A decisão estabeleceu ainda a necessidade de que a União pague pelas benfeitorias feitas nas fazendas, em razão de alegada boa-fé no desenvolvimento das propriedades rurais. Essas indenizações chegariam a R$ 123,3 milhões, pelos valores de 2016.
Os fazendeiros contestam a decisão em instâncias superiores na Justiça.
As benfeitorias na fazenda do prefeito e do ex-prefeito de Lucas do Rio Verde valem R$ 12,3 milhões, conforme citado na sentença de 2016.
Em 2019, o Ibama multou Miguel Ribeiro por construção de dique e adutora de concreto sem autorização de órgão ambiental, inclusive dentro do Parque Nacional da Chapada dos Guimarães. Marino Franz foi multado em 2015 pelo órgão ambiental por executar manejo florestal sem autorização.
Já o produtor Edson Melozzi, também com propriedade na área do Batelão, foi multado pelo Ibama em 2009, por fogo indevido.
Elpídio Daroit foi multado em mais de R$ 3 milhões por desmatamento ilegal em área de Amazônia na região de Nova Ubiratã (MT), em 2013, mesmo ano em que teve uma área de 636 hectares embargada pelo Ibama pela mesma causa.
Outra ocupante do Batelão é a Sinopema Indústria e Comércio de Madeiras.

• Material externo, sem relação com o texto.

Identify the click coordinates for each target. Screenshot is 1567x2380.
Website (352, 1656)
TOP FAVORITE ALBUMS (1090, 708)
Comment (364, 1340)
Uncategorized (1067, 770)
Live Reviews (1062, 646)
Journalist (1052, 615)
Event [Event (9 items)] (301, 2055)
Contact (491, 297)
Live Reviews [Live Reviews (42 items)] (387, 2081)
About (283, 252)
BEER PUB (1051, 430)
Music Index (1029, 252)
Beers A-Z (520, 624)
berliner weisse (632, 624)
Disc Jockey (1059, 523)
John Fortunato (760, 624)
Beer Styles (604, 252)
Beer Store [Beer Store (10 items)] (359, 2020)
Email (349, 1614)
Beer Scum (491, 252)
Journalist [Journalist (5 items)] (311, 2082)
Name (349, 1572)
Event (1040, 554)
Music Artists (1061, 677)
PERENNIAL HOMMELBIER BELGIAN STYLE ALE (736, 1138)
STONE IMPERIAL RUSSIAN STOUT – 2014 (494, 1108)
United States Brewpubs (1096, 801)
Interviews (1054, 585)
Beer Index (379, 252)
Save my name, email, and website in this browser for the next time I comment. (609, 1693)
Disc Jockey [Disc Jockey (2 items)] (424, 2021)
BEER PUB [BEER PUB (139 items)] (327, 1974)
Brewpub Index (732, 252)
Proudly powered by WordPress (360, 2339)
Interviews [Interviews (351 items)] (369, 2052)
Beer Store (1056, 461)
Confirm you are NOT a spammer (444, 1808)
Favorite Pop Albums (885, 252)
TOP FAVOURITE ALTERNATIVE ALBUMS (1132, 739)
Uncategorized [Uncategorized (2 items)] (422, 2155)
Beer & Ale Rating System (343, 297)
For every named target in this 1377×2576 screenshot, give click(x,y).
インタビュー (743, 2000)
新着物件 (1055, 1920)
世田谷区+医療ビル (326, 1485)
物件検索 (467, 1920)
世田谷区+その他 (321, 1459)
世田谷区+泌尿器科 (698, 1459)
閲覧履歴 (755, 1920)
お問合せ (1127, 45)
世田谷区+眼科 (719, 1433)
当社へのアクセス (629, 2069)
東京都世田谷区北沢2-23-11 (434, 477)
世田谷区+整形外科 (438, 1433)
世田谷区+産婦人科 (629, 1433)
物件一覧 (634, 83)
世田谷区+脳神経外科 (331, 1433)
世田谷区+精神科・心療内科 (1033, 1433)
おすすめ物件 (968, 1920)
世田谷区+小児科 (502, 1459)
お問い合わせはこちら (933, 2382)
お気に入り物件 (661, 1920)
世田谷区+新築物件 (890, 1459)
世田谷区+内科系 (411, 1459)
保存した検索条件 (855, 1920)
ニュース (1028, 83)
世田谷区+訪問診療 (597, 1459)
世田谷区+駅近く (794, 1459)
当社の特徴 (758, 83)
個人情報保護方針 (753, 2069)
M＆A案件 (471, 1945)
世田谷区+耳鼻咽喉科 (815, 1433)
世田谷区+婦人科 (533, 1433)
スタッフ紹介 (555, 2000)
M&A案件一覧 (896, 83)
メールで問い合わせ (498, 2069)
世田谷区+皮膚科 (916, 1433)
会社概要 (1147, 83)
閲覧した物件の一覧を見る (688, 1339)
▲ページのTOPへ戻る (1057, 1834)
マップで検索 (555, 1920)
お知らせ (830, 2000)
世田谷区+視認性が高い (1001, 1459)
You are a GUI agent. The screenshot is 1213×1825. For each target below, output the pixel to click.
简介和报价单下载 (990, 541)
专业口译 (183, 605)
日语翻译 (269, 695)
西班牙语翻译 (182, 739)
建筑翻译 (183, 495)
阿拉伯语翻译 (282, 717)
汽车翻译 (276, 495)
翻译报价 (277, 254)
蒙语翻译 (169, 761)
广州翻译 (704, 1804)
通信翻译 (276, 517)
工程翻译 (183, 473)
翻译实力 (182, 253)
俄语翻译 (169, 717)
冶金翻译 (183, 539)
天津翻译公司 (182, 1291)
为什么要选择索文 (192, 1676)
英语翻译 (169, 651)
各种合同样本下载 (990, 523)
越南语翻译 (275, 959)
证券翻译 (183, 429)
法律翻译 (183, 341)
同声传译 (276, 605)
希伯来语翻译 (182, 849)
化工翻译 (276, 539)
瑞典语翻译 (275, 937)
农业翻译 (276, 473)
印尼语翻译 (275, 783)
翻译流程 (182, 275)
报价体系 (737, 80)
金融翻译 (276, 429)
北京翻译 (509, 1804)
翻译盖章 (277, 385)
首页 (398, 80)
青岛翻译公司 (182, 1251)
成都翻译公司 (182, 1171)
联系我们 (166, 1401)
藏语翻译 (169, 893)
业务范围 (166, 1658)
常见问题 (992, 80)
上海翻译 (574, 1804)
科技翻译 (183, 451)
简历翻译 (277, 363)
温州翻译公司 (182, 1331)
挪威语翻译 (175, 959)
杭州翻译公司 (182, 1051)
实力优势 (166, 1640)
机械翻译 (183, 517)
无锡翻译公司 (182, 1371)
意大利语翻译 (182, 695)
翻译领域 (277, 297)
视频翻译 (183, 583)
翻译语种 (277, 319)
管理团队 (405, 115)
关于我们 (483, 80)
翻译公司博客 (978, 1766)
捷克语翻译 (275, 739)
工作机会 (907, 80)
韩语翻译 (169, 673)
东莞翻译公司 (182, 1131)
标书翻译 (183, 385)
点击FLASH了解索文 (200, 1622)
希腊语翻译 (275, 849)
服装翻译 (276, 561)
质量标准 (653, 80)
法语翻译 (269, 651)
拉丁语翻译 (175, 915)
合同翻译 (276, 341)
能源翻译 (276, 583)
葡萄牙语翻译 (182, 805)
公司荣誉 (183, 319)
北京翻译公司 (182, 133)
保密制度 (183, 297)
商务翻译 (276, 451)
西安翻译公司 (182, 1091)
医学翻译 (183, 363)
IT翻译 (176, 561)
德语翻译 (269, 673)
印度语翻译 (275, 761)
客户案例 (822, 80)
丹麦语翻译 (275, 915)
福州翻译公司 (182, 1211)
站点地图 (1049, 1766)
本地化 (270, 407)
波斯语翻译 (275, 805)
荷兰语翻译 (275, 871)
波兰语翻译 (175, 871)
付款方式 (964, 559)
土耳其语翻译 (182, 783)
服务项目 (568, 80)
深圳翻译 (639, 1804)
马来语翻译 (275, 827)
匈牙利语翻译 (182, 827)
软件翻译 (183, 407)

Em 2019, a empresa precisou fazer um TAC (termo de ajustamento de conduta) com o MP (Ministério Público) de Mato Grosso em razão de irregularidades no CAR (Cadastro Ambiental Rural).
Conforme o MP, a Sinopema precisava apresentar documentos que autorizassem a permanência da fazenda em sobreposição à terra indígena ou excluir a matrícula sobreposta ao Batelão.